▶ [Work order]: Write each entry out once more, please, precisely as shown.

________

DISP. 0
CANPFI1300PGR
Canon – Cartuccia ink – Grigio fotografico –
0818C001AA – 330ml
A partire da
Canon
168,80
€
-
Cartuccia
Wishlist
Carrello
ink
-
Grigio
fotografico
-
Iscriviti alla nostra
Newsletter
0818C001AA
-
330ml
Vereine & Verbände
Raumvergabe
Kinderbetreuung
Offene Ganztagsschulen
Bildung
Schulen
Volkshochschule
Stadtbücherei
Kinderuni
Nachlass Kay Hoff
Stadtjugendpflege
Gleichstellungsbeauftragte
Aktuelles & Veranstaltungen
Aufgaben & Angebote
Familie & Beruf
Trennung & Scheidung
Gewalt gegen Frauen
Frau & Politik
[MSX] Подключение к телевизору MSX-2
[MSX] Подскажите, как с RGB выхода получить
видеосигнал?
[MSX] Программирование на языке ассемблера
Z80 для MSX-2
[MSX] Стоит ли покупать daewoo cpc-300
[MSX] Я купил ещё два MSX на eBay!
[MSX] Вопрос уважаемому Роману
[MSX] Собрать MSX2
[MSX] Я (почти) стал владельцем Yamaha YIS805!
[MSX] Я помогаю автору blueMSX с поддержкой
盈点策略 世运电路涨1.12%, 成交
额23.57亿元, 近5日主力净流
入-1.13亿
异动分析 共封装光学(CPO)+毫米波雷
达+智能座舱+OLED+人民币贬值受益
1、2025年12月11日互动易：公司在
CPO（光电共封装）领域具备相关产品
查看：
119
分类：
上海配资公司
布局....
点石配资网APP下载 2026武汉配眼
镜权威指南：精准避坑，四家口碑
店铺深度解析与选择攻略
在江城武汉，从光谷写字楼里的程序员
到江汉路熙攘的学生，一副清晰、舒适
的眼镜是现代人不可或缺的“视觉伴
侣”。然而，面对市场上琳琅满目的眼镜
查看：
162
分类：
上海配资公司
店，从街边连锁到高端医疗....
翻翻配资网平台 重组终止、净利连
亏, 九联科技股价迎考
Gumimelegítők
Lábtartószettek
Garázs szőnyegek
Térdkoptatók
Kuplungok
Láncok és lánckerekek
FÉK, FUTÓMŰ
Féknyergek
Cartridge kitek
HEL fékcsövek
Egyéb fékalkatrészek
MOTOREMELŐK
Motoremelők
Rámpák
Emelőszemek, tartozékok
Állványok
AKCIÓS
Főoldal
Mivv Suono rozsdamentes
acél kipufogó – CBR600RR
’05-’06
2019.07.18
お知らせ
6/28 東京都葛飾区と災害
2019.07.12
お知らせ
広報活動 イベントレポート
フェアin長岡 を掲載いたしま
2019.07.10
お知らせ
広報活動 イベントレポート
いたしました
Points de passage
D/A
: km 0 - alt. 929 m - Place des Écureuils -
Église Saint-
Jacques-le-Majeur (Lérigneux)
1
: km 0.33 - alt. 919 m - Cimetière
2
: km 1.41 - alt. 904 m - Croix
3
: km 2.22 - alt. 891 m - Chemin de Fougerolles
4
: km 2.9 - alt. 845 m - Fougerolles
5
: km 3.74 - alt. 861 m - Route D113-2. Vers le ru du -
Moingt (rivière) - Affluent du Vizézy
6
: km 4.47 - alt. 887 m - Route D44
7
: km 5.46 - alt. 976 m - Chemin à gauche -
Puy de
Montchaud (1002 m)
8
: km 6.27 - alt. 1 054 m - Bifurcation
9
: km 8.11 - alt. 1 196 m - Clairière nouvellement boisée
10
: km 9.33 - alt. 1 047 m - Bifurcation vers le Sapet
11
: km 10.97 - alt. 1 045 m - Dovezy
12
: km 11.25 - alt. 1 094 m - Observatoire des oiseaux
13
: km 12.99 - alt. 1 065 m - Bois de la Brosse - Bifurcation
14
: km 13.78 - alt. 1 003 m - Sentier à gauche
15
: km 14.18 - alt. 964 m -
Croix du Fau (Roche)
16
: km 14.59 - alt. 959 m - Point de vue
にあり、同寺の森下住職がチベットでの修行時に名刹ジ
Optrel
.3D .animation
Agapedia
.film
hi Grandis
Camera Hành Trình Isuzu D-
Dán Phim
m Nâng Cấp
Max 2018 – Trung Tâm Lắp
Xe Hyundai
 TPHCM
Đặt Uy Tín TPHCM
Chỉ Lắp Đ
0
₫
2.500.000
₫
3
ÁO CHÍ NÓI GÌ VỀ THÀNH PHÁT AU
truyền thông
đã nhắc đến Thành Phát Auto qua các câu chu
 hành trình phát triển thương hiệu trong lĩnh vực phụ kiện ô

________

▶ [Task answer]:
DISP. 0
CANPFI1300PGR
Canon – Cartuccia ink – Grigio fotografico –
0818C001AA – 330ml
A partire da
Canon
168,80
€
-
Cartuccia
Wishlist
Carrello
ink
-
Grigio
fotografico
-
Iscriviti alla nostra
Newsletter
0818C001AA
-
330ml
Vereine & Verbände
Raumvergabe
Kinderbetreuung
Offene Ganztagsschulen
Bildung
Schulen
Volkshochschule
Stadtbücherei
Kinderuni
Nachlass Kay Hoff
Stadtjugendpflege
Gleichstellungsbeauftragte
Aktuelles & Veranstaltungen
Aufgaben & Angebote
Familie & Beruf
Trennung & Scheidung
Gewalt gegen Frauen
Frau & Politik
[MSX] Подключение к телевизору MSX-2
[MSX] Подскажите, как с RGB выхода получить
видеосигнал?
[MSX] Программирование на языке ассемблера
Z80 для MSX-2
[MSX] Стоит ли покупать daewoo cpc-300
[MSX] Я купил ещё два MSX на eBay!
[MSX] Вопрос уважаемому Роману
[MSX] Собрать MSX2
[MSX] Я (почти) стал владельцем Yamaha YIS805!
[MSX] Я помогаю автору blueMSX с поддержкой
盈点策略 世运电路涨1.12%, 成交
额23.57亿元, 近5日主力净流
入-1.13亿
异动分析 共封装光学(CPO)+毫米波雷
达+智能座舱+OLED+人民币贬值受益
1、2025年12月11日互动易：公司在
CPO（光电共封装）领域具备相关产品
查看：
119
分类：
上海配资公司
布局....
点石配资网APP下载 2026武汉配眼
镜权威指南：精准避坑，四家口碑
店铺深度解析与选择攻略
在江城武汉，从光谷写字楼里的程序员
到江汉路熙攘的学生，一副清晰、舒适
的眼镜是现代人不可或缺的“视觉伴
侣”。然而，面对市场上琳琅满目的眼镜
查看：
162
分类：
上海配资公司
店，从街边连锁到高端医疗....
翻翻配资网平台 重组终止、净利连
亏, 九联科技股价迎考
Gumimelegítők
Lábtartószettek
Garázs szőnyegek
Térdkoptatók
Kuplungok
Láncok és lánckerekek
FÉK, FUTÓMŰ
Féknyergek
Cartridge kitek
HEL fékcsövek
Egyéb fékalkatrészek
MOTOREMELŐK
Motoremelők
Rámpák
Emelőszemek, tartozékok
Állványok
AKCIÓS
Főoldal
Mivv Suono rozsdamentes
acél kipufogó – CBR600RR
’05-’06
2019.07.18
お知らせ
6/28 東京都葛飾区と災害
2019.07.12
お知らせ
広報活動 イベントレポート
フェアin長岡 を掲載いたしま
2019.07.10
お知らせ
広報活動 イベントレポート
いたしました
Points de passage
D/A
: km 0 - alt. 929 m - Place des Écureuils -
Église Saint-
Jacques-le-Majeur (Lérigneux)
1
: km 0.33 - alt. 919 m - Cimetière
2
: km 1.41 - alt. 904 m - Croix
3
: km 2.22 - alt. 891 m - Chemin de Fougerolles
4
: km 2.9 - alt. 845 m - Fougerolles
5
: km 3.74 - alt. 861 m - Route D113-2. Vers le ru du -
Moingt (rivière) - Affluent du Vizézy
6
: km 4.47 - alt. 887 m - Route D44
7
: km 5.46 - alt. 976 m - Chemin à gauche -
Puy de
Montchaud (1002 m)
8
: km 6.27 - alt. 1 054 m - Bifurcation
9
: km 8.11 - alt. 1 196 m - Clairière nouvellement boisée
10
: km 9.33 - alt. 1 047 m - Bifurcation vers le Sapet
11
: km 10.97 - alt. 1 045 m - Dovezy
12
: km 11.25 - alt. 1 094 m - Observatoire des oiseaux
13
: km 12.99 - alt. 1 065 m - Bois de la Brosse - Bifurcation
14
: km 13.78 - alt. 1 003 m - Sentier à gauche
15
: km 14.18 - alt. 964 m -
Croix du Fau (Roche)
16
: km 14.59 - alt. 959 m - Point de vue
にあり、同寺の森下住職がチベットでの修行時に名刹ジ
Optrel
.3D .animation
Agapedia
.film
hi Grandis
Camera Hành Trình Isuzu D-
Dán Phim
m Nâng Cấp
Max 2018 – Trung Tâm Lắp
Xe Hyundai
 TPHCM
Đặt Uy Tín TPHCM
Chỉ Lắp Đ
0
₫
2.500.000
₫
3
ÁO CHÍ NÓI GÌ VỀ THÀNH PHÁT AU
truyền thông
đã nhắc đến Thành Phát Auto qua các câu chu
 hành trình phát triển thương hiệu trong lĩnh vực phụ kiện ô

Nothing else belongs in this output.